Nico Antic sustained critical injuries after he was bitten near a popular swimming spot at Vaucluse in Sydney’s east, and died.
In memory of the 12-year-old, his school, Rose Bay Secondary College, organised a community paddle out at North Bondi.
Here are a few scenes from the shore on Sunday morning:
Could One Nation be a genuine threat to Australia’s conservative parties?
A week or so out from last year’s federal election, a narrative emerged offering a glimmer of hope for the Coalition’s flailing campaign.
With the popularity of One Nation rising, preferences flowing from Pauline Hanson’s supporters could help the Liberals topple Labor in working-class seats in the outer suburbs and regions.
“Aunty Pauline is now acceptable,” a Liberal insider was quoted as saying in the Australian Financial Review, implying Hanson had become palatable to more voters and her rightwing party an electoral weapon for the Coalition.
The narrative never materialised as the opposition leader Peter Dutton’s suburban strategy spectacularly tanked on polling day.
Nine months on, a One Nation narrative still surrounds the Liberals and Nationals.
But now it tells of a genuine electoral opponent.
After years on the extreme fringes of Australian politics, pollsters and political insiders say financial stress and disillusionment with the major parties – particularly the Coalition – is pushing Hanson’s hardline brand of rightwing populism into the mainstream.
But how far can One Nation go in reshaping the political landscape?
For the answer to that question read the full report by Guardian Australia’s Dan Jervis-Bardy:
Canavan says toppling Ley won’t reunify Coalition
The Liberal and National split would not be resolved by replacing Sussan Ley as Liberal leader, Matt Canavan says.
I don’t think that’s the issue.
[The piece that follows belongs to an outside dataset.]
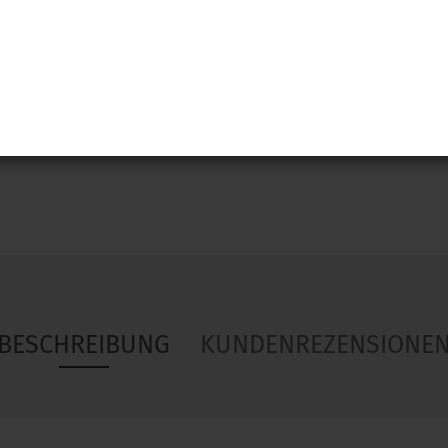
Woa
BESCHREIBUNG
KUNDENREZENSIONE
I’ve worked with Susan very strongly in the past. I think she’s done a good job over the past year.
The Nationals senator said the issue lay elsewhere.
There’s just one problem here, Andrew. And that is, that of course is that if we’re going to be in a coalition with the Liberal party, we have to have put forward who we’d like to serve in the shadow ministry. And as a result of the vote last week and the fallout from that, Sussan Ley said no.
Clarifying later, Canavan said:
I don’t think she should have sacked those people.
Canavan confident Littleproud can survive leadership challenge
Canavan said he understood some people’s concern over the split and their desire to see a reunified Coalition, but added that the break allowed the Nationals to take an informed position on the government’s antisemitism legislation “in less than a week”.
The Senator said he was “still scratching my head about why we had to split” over a “difference of opinion on this particular issue”.
We will continue to work together I’m sure with other people in the parliament. I think it would be best to do so in a coalition.
He said he expected the Nationals leader, David Littleproud, to survive an expected leadership challenge on Monday.
I’m pretty sure he’ll have the confidence of the room tomorrow.